2014 European Senior Tour season
- Duration: 22 May 2014 – 14 December 2014
- Number of official events: 12
- Most wins: Colin Montgomerie (4)
- Order of Merit: Colin Montgomerie
- Rookie of the Year: César Monasterio

= 2014 European Senior Tour =

Golf tour season

The 2014 European Senior Tour was the 23rd season of the European Senior Tour, the main professional golf tour in Europe for men aged 50 and over.

==Schedule==
The following table lists official events during the 2014 season.

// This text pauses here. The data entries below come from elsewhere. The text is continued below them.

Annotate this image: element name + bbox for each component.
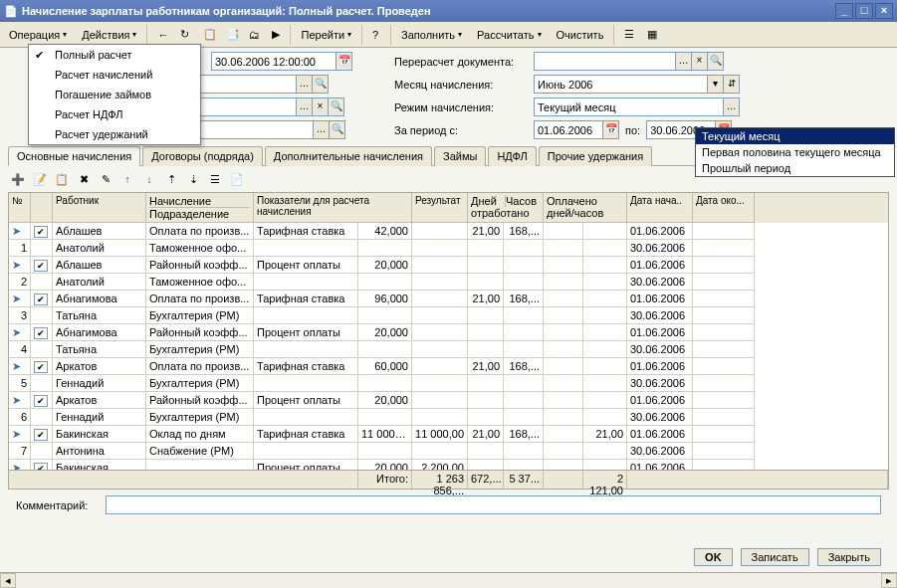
select-icon[interactable]: … <box>314 120 330 139</box>
recalc-input[interactable] <box>534 52 676 71</box>
save-button[interactable]: Записать <box>741 548 809 566</box>
mode-option-firsthalf[interactable]: Первая половина текущего месяца <box>696 144 894 160</box>
toolbar-refresh-icon[interactable]: ↻ <box>173 24 195 46</box>
toolbar-post-icon[interactable]: ▶ <box>265 24 287 46</box>
col-accrual[interactable]: Начисление Подразделение <box>146 193 254 223</box>
scroll-right-icon[interactable]: ▸ <box>881 573 897 588</box>
sort-asc-icon[interactable]: ⇡ <box>161 169 181 189</box>
opmenu-item-deductions[interactable]: Расчет удержаний <box>29 124 200 144</box>
opmenu-item-loans[interactable]: Погашение займов <box>29 85 200 104</box>
table-row[interactable]: ➤✔АркатовОплата по произв...Тарифная ста… <box>9 358 888 375</box>
select-icon[interactable]: … <box>297 75 313 94</box>
table-row-sub[interactable]: 1АнатолийТаможенное офо...30.06.2006 <box>9 240 888 257</box>
tab-loans[interactable]: Займы <box>434 146 486 166</box>
col-indicators[interactable]: Показатели для расчета начисления <box>254 193 412 223</box>
select-icon[interactable]: … <box>297 98 313 116</box>
table-row[interactable]: ➤✔АблашевОплата по произв...Тарифная ста… <box>9 223 888 240</box>
table-row[interactable]: ➤✔АбнагимоваРайонный коэфф...Процент опл… <box>9 324 888 341</box>
table-row[interactable]: ➤✔БакинскаяОклад по днямТарифная ставка1… <box>9 426 888 443</box>
toolbar-structure-icon[interactable]: 📑 <box>219 24 241 46</box>
sort-desc-icon[interactable]: ⇣ <box>183 169 203 189</box>
close-button[interactable]: Закрыть <box>817 548 881 566</box>
col-date-start[interactable]: Дата нача.. <box>627 193 693 223</box>
mode-option-prev[interactable]: Прошлый период <box>696 160 894 176</box>
toolbar-back-icon[interactable]: ← <box>150 24 172 46</box>
insert-row-icon[interactable]: 📝 <box>30 169 50 189</box>
mode-popup[interactable]: Текущий месяц Первая половина текущего м… <box>695 127 895 177</box>
copy-row-icon[interactable]: 📋 <box>52 169 72 189</box>
clear-icon[interactable]: × <box>313 98 329 116</box>
move-down-icon[interactable]: ↓ <box>139 169 159 189</box>
filter-icon[interactable]: ☰ <box>205 169 225 189</box>
grid-body[interactable]: ➤✔АблашевОплата по произв...Тарифная ста… <box>9 223 888 470</box>
col-employee[interactable]: Работник <box>53 193 146 223</box>
month-input[interactable]: Июнь 2006 <box>534 75 708 94</box>
row-checkbox[interactable]: ✔ <box>31 460 53 470</box>
tab-other[interactable]: Прочие удержания <box>539 146 652 166</box>
fill-menu[interactable]: Заполнить▾ <box>394 24 469 46</box>
mode-option-current[interactable]: Текущий месяц <box>696 128 894 144</box>
clear-button[interactable]: Очистить <box>550 24 611 46</box>
table-row[interactable]: ➤✔БакинскаяПроцент оплаты20,0002 200,000… <box>9 460 888 470</box>
scroll-left-icon[interactable]: ◂ <box>0 573 16 588</box>
col-check[interactable] <box>31 193 53 223</box>
table-row-sub[interactable]: 4ТатьянаБухгалтерия (РМ)30.06.2006 <box>9 341 888 358</box>
opmenu-item-accruals[interactable]: Расчет начислений <box>29 65 200 85</box>
tab-main-accruals[interactable]: Основные начисления <box>8 146 140 166</box>
row-checkbox[interactable]: ✔ <box>31 358 53 375</box>
search-icon[interactable]: 🔍 <box>708 52 724 71</box>
org-input[interactable] <box>187 75 297 94</box>
maximize-button[interactable]: □ <box>855 3 873 19</box>
table-row-sub[interactable]: 7АнтонинаСнабжение (РМ)30.06.2006 <box>9 443 888 460</box>
spinner-icon[interactable]: ⇵ <box>724 75 740 94</box>
select-icon[interactable]: … <box>724 98 740 116</box>
opmenu-item-full[interactable]: ✔Полный расчет <box>29 45 200 65</box>
row-checkbox[interactable]: ✔ <box>31 223 53 240</box>
tab-additional[interactable]: Дополнительные начисления <box>265 146 432 166</box>
select-icon[interactable]: … <box>676 52 692 71</box>
actions-menu[interactable]: Действия▾ <box>75 24 143 46</box>
close-button[interactable]: × <box>875 3 893 19</box>
table-row-sub[interactable]: 5ГеннадийБухгалтерия (РМ)30.06.2006 <box>9 375 888 392</box>
row-checkbox[interactable]: ✔ <box>31 392 53 409</box>
table-row[interactable]: ➤✔АркатовРайонный коэфф...Процент оплаты… <box>9 392 888 409</box>
col-result[interactable]: Результат <box>412 193 468 223</box>
tab-contracts[interactable]: Договоры (подряда) <box>142 146 263 166</box>
tab-ndfl[interactable]: НДФЛ <box>488 146 536 166</box>
dropdown-icon[interactable]: ▾ <box>708 75 724 94</box>
toolbar-grid-icon[interactable]: ▦ <box>640 24 662 46</box>
row-checkbox[interactable]: ✔ <box>31 257 53 274</box>
mode-input[interactable]: Текущий месяц <box>534 98 724 116</box>
toolbar-list-icon[interactable]: ☰ <box>617 24 639 46</box>
date-picker-icon[interactable]: 📅 <box>336 52 352 71</box>
col-date-end[interactable]: Дата око... <box>693 193 755 223</box>
period-from-input[interactable]: 01.06.2006 <box>534 120 603 139</box>
operation-menu[interactable]: Операция▾ <box>2 24 74 46</box>
date-picker-icon[interactable]: 📅 <box>603 120 619 139</box>
opmenu-item-ndfl[interactable]: Расчет НДФЛ <box>29 104 200 124</box>
ok-button[interactable]: OK <box>694 548 733 566</box>
add-row-icon[interactable]: ➕ <box>8 169 28 189</box>
row-checkbox[interactable]: ✔ <box>31 291 53 307</box>
col-paid[interactable]: Оплачено дней/часов <box>544 193 627 223</box>
clear-icon[interactable]: × <box>692 52 708 71</box>
search-icon[interactable]: 🔍 <box>329 98 344 116</box>
table-row-sub[interactable]: 6ГеннадийБухгалтерия (РМ)30.06.2006 <box>9 409 888 426</box>
search-icon[interactable]: 🔍 <box>330 120 345 139</box>
resp-input[interactable] <box>184 120 314 139</box>
dept-input[interactable] <box>187 98 297 116</box>
delete-row-icon[interactable]: ✖ <box>74 169 94 189</box>
table-row[interactable]: ➤✔АбнагимоваОплата по произв...Тарифная … <box>9 291 888 307</box>
minimize-button[interactable]: _ <box>835 3 853 19</box>
table-row-sub[interactable]: 2АнатолийТаможенное офо...30.06.2006 <box>9 274 888 291</box>
table-row[interactable]: ➤✔АблашевРайонный коэфф...Процент оплаты… <box>9 257 888 274</box>
date-from-input[interactable]: 30.06.2006 12:00:00 <box>211 52 336 71</box>
goto-menu[interactable]: Перейти▾ <box>294 24 358 46</box>
comment-input[interactable] <box>106 495 881 514</box>
search-icon[interactable]: 🔍 <box>313 75 329 94</box>
move-up-icon[interactable]: ↑ <box>117 169 137 189</box>
edit-row-icon[interactable]: ✎ <box>96 169 115 189</box>
help-icon[interactable]: ? <box>365 24 387 46</box>
col-num[interactable]: № <box>9 193 31 223</box>
table-row-sub[interactable]: 3ТатьянаБухгалтерия (РМ)30.06.2006 <box>9 307 888 324</box>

| Date | Tournament | Host country | Purse (€) | Winner | Notes |
|---|---|---|---|---|---|
| 25 May | Senior PGA Championship | United States | US$2,100,000 | SCO Colin Montgomerie (2) | Senior major championship |
| 8 Jun | ISPS Handa PGA Seniors Championship | England | £235,000 | ESP Santiago Luna (2) |  |
| 6 Jul | Bad Ragaz PGA Seniors Open | Switzerland | 280,000 | CAN Rick Gibson (1) |  |
| 13 Jul | U.S. Senior Open | United States | US$2,600,000 | SCO Colin Montgomerie (3) | Senior major championship |
| 27 Jul | The Senior Open Championship | Wales | £1,250,000 | DEU Bernhard Langer (4) | Senior major championship |
| 17 Aug | SSE Scottish Senior Open | Scotland | £250,000 | ENG Mark Davis (1) |  |
| 24 Aug | English Senior Open | England | £200,000 | ARG César Monasterio (1) |  |
| 31 Aug | Travis Perkins Masters | England | £300,000 | SCO Colin Montgomerie (4) |  |
| 7 Sep | Russian Open Golf Championship (Senior) | Russia | US$900,000 | SCO Colin Montgomerie (5) |  |
| 14 Sep | Senior Open de Portugal | Portugal | 225,000 | USA Tim Thelen (4) | New tournament |
| 21 Sep | WINSTONgolf Senior Open | Germany | 400,000 | ENG Paul Wesselingh (6) |  |
| 5 Oct | French Riviera Masters | France | 400,000 | ENG Philip Golding (2) |  |
| 12 Oct | Dutch Senior Open | Netherlands | 200,000 | WAL Ian Woosnam (5) |  |
| 14 Dec | MCB Tour Championship | Mauritius | 420,000 | ENG Paul Wesselingh (7) | Tour Championship |

==Order of Merit==
The Order of Merit was based on prize money won during the season, calculated in Euros.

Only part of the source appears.